I can be funny and entertaining for some people, yet others have told me I rub them the wrong way. I find that it’s usually “leaders” and controlling types who don’t like me, because I’m not much of a follower. I don’t take orders well, particularly if I sense that the person doing the ordering is not worthy of being followed. I do best when I work independently and am allowed to be creative.

I haven’t seen my friend in person in many years. We knew each other in high school and are now connected only on Facebook. She’s always struck me as smart, talented, caring and kind. While there’s a pragmatic side of me that would worry about trying so many different academic programs, there’s another side that thinks about how short life is… and how there are only so many opportunities to try new things. People are going to say whatever. They’re going to think what they’re going to think. It’s her life… and this is my life. When it comes down to it, deep down, most people know what’s in their hearts and what they can do.

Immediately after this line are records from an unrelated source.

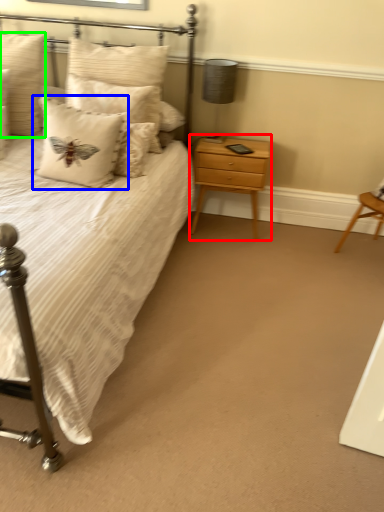 Question: Estimate the real-world distances between objects in this image. Which object is farther from nightstand (highlighted by a red box), pillow (highlighted by a blue box) or pillow (highlighted by a green box)?

Choices:
 (A) pillow
 (B) pillow

Answer: (B) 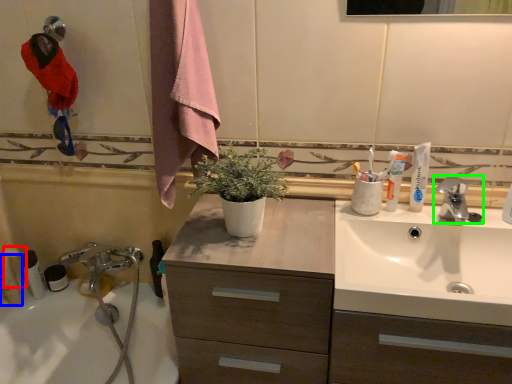 Question: Which is nearer to the toiletry (highlighted by a red box)? toiletry (highlighted by a blue box) or tap (highlighted by a green box).

Choices:
 (A) toiletry
 (B) tap

Answer: (A) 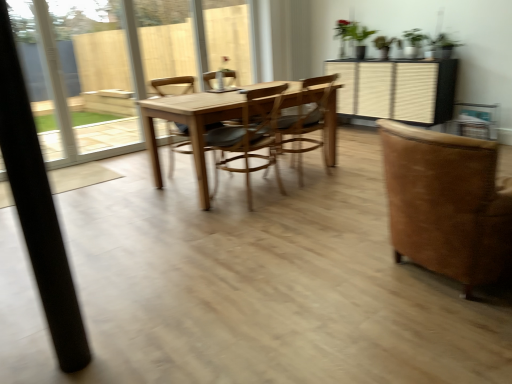 Identify the location of vacant space to the left of wooden chair at center, positioned as the first chair in left-to-right order. This screenshot has height=384, width=512. [141, 177]. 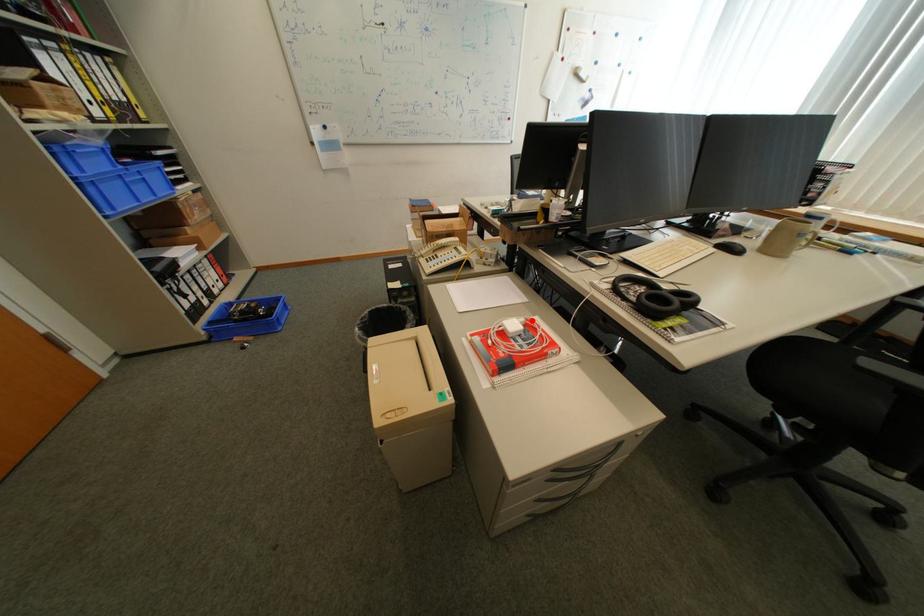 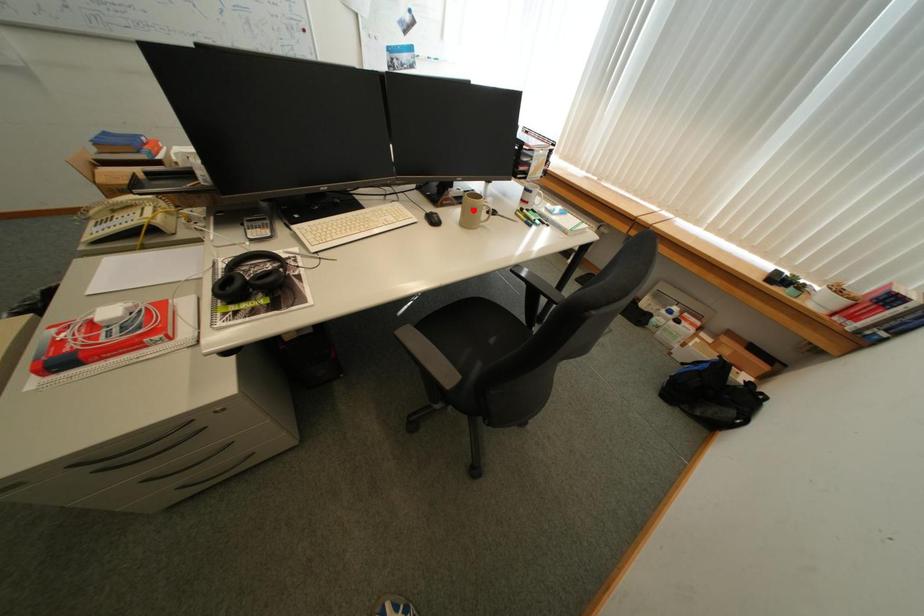 I am providing you with two images of the same scene from different viewpoints. A red point is marked on the first image and another point is marked on the second image. Does the point marked in image1 correspond to the same location as the one in image2?

No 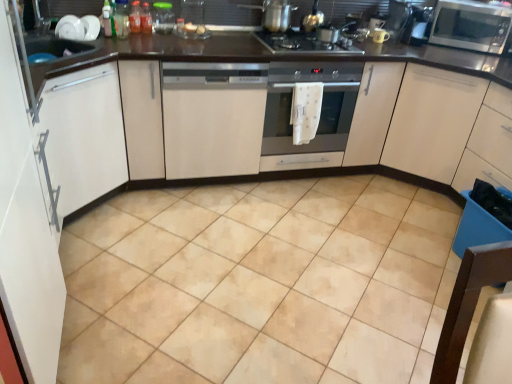 This screenshot has width=512, height=384. I want to click on free space to the left of matte ceramic mug at upper center, the first appliance from the right, so click(x=359, y=41). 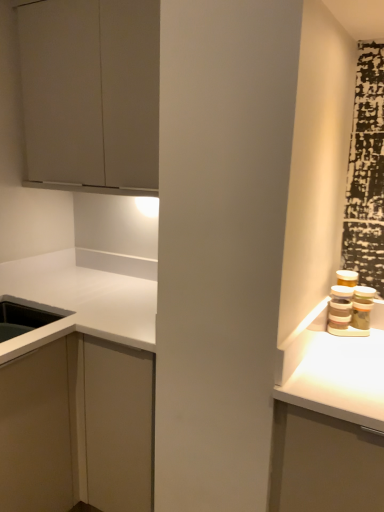 Identify the location of matte gray cabinet at upper left, marked as the first cabinetry in a top-to-bottom arrangement. The height and width of the screenshot is (512, 384). (91, 93).

Describe the element at coordinates (91, 93) in the screenshot. I see `matte gray cabinet at upper left, marked as the first cabinetry in a top-to-bottom arrangement` at that location.

The height and width of the screenshot is (512, 384). What do you see at coordinates (77, 389) in the screenshot? I see `white matte cabinet at lower left, arranged as the 2th cabinetry when viewed from the top` at bounding box center [77, 389].

Where is `white matte cabinet at lower left, the 1th cabinetry positioned from the bottom`? white matte cabinet at lower left, the 1th cabinetry positioned from the bottom is located at coordinates tap(77, 389).

Measure the distance between white matte cabinet at lower left, arranged as the 2th cabinetry when viewed from the top, and camera.

white matte cabinet at lower left, arranged as the 2th cabinetry when viewed from the top, is 4.19 feet away from camera.

How much space does white matte cabinet at lower left, arranged as the 2th cabinetry when viewed from the top, occupy vertically?

white matte cabinet at lower left, arranged as the 2th cabinetry when viewed from the top, is 1.03 meters in height.

The width and height of the screenshot is (384, 512). In order to click on matte gray cabinet at upper left, marked as the first cabinetry in a top-to-bottom arrangement in this screenshot , I will do `click(91, 93)`.

Between matte gray cabinet at upper left, the second cabinetry ordered from the bottom, and white matte cabinet at lower left, arranged as the 2th cabinetry when viewed from the top, which one appears on the right side from the viewer's perspective?

matte gray cabinet at upper left, the second cabinetry ordered from the bottom, is more to the right.

In the image, is matte gray cabinet at upper left, the second cabinetry ordered from the bottom, positioned in front of or behind white matte cabinet at lower left, arranged as the 2th cabinetry when viewed from the top?

In the image, matte gray cabinet at upper left, the second cabinetry ordered from the bottom, appears behind white matte cabinet at lower left, arranged as the 2th cabinetry when viewed from the top.

Considering the points (155, 135) and (65, 310), which point is in front, point (155, 135) or point (65, 310)?

Positioned in front is point (155, 135).

From the image's perspective, does matte gray cabinet at upper left, marked as the first cabinetry in a top-to-bottom arrangement, appear lower than white matte cabinet at lower left, the 1th cabinetry positioned from the bottom?

Actually, matte gray cabinet at upper left, marked as the first cabinetry in a top-to-bottom arrangement, appears above white matte cabinet at lower left, the 1th cabinetry positioned from the bottom, in the image.

From a real-world perspective, is matte gray cabinet at upper left, the second cabinetry ordered from the bottom, over white matte cabinet at lower left, arranged as the 2th cabinetry when viewed from the top?

Indeed, from a real-world perspective, matte gray cabinet at upper left, the second cabinetry ordered from the bottom, stands above white matte cabinet at lower left, arranged as the 2th cabinetry when viewed from the top.

In the scene shown: Is matte gray cabinet at upper left, the second cabinetry ordered from the bottom, wider or thinner than white matte cabinet at lower left, arranged as the 2th cabinetry when viewed from the top?

In the image, matte gray cabinet at upper left, the second cabinetry ordered from the bottom, appears to be more narrow than white matte cabinet at lower left, arranged as the 2th cabinetry when viewed from the top.

Considering the sizes of objects matte gray cabinet at upper left, marked as the first cabinetry in a top-to-bottom arrangement, and white matte cabinet at lower left, the 1th cabinetry positioned from the bottom, in the image provided, who is shorter, matte gray cabinet at upper left, marked as the first cabinetry in a top-to-bottom arrangement, or white matte cabinet at lower left, the 1th cabinetry positioned from the bottom,?

matte gray cabinet at upper left, marked as the first cabinetry in a top-to-bottom arrangement, is shorter.

Who is smaller, matte gray cabinet at upper left, marked as the first cabinetry in a top-to-bottom arrangement, or white matte cabinet at lower left, the 1th cabinetry positioned from the bottom?

matte gray cabinet at upper left, marked as the first cabinetry in a top-to-bottom arrangement.

Is matte gray cabinet at upper left, marked as the first cabinetry in a top-to-bottom arrangement, inside or outside of white matte cabinet at lower left, arranged as the 2th cabinetry when viewed from the top?

The correct answer is: outside.

Is matte gray cabinet at upper left, marked as the first cabinetry in a top-to-bottom arrangement, positioned with its back to white matte cabinet at lower left, arranged as the 2th cabinetry when viewed from the top?

No, matte gray cabinet at upper left, marked as the first cabinetry in a top-to-bottom arrangement, is not facing the opposite direction of white matte cabinet at lower left, arranged as the 2th cabinetry when viewed from the top.

Can you tell me how much matte gray cabinet at upper left, marked as the first cabinetry in a top-to-bottom arrangement, and white matte cabinet at lower left, arranged as the 2th cabinetry when viewed from the top, differ in facing direction?

There is a 0.0279-degree angle between the facing directions of matte gray cabinet at upper left, marked as the first cabinetry in a top-to-bottom arrangement, and white matte cabinet at lower left, arranged as the 2th cabinetry when viewed from the top.

Measure the distance from matte gray cabinet at upper left, marked as the first cabinetry in a top-to-bottom arrangement, to white matte cabinet at lower left, the 1th cabinetry positioned from the bottom.

A distance of 30.34 inches exists between matte gray cabinet at upper left, marked as the first cabinetry in a top-to-bottom arrangement, and white matte cabinet at lower left, the 1th cabinetry positioned from the bottom.

Where is `cabinetry to the left of matte gray cabinet at upper left, marked as the first cabinetry in a top-to-bottom arrangement`? This screenshot has height=512, width=384. cabinetry to the left of matte gray cabinet at upper left, marked as the first cabinetry in a top-to-bottom arrangement is located at coordinates (77, 389).

In the image, is white matte cabinet at lower left, the 1th cabinetry positioned from the bottom, on the left side or the right side of matte gray cabinet at upper left, marked as the first cabinetry in a top-to-bottom arrangement?

In the image, white matte cabinet at lower left, the 1th cabinetry positioned from the bottom, appears on the left side of matte gray cabinet at upper left, marked as the first cabinetry in a top-to-bottom arrangement.

Which is in front, white matte cabinet at lower left, the 1th cabinetry positioned from the bottom, or matte gray cabinet at upper left, marked as the first cabinetry in a top-to-bottom arrangement?

white matte cabinet at lower left, the 1th cabinetry positioned from the bottom, is more forward.

Is point (52, 259) in front of point (26, 53)?

No.

From the image's perspective, between white matte cabinet at lower left, arranged as the 2th cabinetry when viewed from the top, and matte gray cabinet at upper left, marked as the first cabinetry in a top-to-bottom arrangement, who is located below?

white matte cabinet at lower left, arranged as the 2th cabinetry when viewed from the top.

From a real-world perspective, is white matte cabinet at lower left, arranged as the 2th cabinetry when viewed from the top, physically below matte gray cabinet at upper left, marked as the first cabinetry in a top-to-bottom arrangement?

Correct, in the physical world, white matte cabinet at lower left, arranged as the 2th cabinetry when viewed from the top, is lower than matte gray cabinet at upper left, marked as the first cabinetry in a top-to-bottom arrangement.

Considering the sizes of white matte cabinet at lower left, the 1th cabinetry positioned from the bottom, and matte gray cabinet at upper left, the second cabinetry ordered from the bottom, in the image, is white matte cabinet at lower left, the 1th cabinetry positioned from the bottom, wider or thinner than matte gray cabinet at upper left, the second cabinetry ordered from the bottom,?

In the image, white matte cabinet at lower left, the 1th cabinetry positioned from the bottom, appears to be wider than matte gray cabinet at upper left, the second cabinetry ordered from the bottom.

Considering the relative sizes of white matte cabinet at lower left, arranged as the 2th cabinetry when viewed from the top, and matte gray cabinet at upper left, marked as the first cabinetry in a top-to-bottom arrangement, in the image provided, is white matte cabinet at lower left, arranged as the 2th cabinetry when viewed from the top, taller than matte gray cabinet at upper left, marked as the first cabinetry in a top-to-bottom arrangement,?

Yes, white matte cabinet at lower left, arranged as the 2th cabinetry when viewed from the top, is taller than matte gray cabinet at upper left, marked as the first cabinetry in a top-to-bottom arrangement.

Does white matte cabinet at lower left, arranged as the 2th cabinetry when viewed from the top, have a smaller size compared to matte gray cabinet at upper left, the second cabinetry ordered from the bottom?

Actually, white matte cabinet at lower left, arranged as the 2th cabinetry when viewed from the top, might be larger than matte gray cabinet at upper left, the second cabinetry ordered from the bottom.

Do you think white matte cabinet at lower left, the 1th cabinetry positioned from the bottom, is within matte gray cabinet at upper left, the second cabinetry ordered from the bottom, or outside of it?

white matte cabinet at lower left, the 1th cabinetry positioned from the bottom, lies outside matte gray cabinet at upper left, the second cabinetry ordered from the bottom.

Can you see white matte cabinet at lower left, the 1th cabinetry positioned from the bottom, touching matte gray cabinet at upper left, the second cabinetry ordered from the bottom?

No, white matte cabinet at lower left, the 1th cabinetry positioned from the bottom, is not beside matte gray cabinet at upper left, the second cabinetry ordered from the bottom.

Is white matte cabinet at lower left, the 1th cabinetry positioned from the bottom, positioned with its back to matte gray cabinet at upper left, marked as the first cabinetry in a top-to-bottom arrangement?

That's not correct — white matte cabinet at lower left, the 1th cabinetry positioned from the bottom, is not looking away from matte gray cabinet at upper left, marked as the first cabinetry in a top-to-bottom arrangement.

Can you tell me how much white matte cabinet at lower left, arranged as the 2th cabinetry when viewed from the top, and matte gray cabinet at upper left, the second cabinetry ordered from the bottom, differ in facing direction?

The facing directions of white matte cabinet at lower left, arranged as the 2th cabinetry when viewed from the top, and matte gray cabinet at upper left, the second cabinetry ordered from the bottom, are 0.0279 degrees apart.

Image resolution: width=384 pixels, height=512 pixels. Identify the location of cabinetry on the right of white matte cabinet at lower left, arranged as the 2th cabinetry when viewed from the top. (91, 93).

Find the location of a particular element. Image resolution: width=384 pixels, height=512 pixels. cabinetry in front of the matte gray cabinet at upper left, the second cabinetry ordered from the bottom is located at coordinates (77, 389).

Image resolution: width=384 pixels, height=512 pixels. What are the coordinates of `cabinetry located above the white matte cabinet at lower left, the 1th cabinetry positioned from the bottom (from the image's perspective)` in the screenshot? It's located at (91, 93).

There’s so much truth in this. The older I get, the more I realize that other people’s opinions, especially about me and what I do, are none of my business… because they are mostly formed by things that have nothing at all to do with me.

While I wish I were still as young, healthy, and pretty as I used to be– even though my love life is much better in my 40s– I would not want to relive any part of my life. Wisdom is a good thing. So is the ability to tell other people to fuck off without fearing repercussions. In my case, telling people to fuck off happens verbally or non-verbally. I can’t help it. But I really am a nice person deep down… I have a big heart and a great capacity for compassion. If people want to think I’m more of a bird flipping lion, that’s on them. Sometimes being thought of in that way is also advantageous.

Those are my deep thoughts for today. Now it’s time to watch Bill brew his latest homebrew.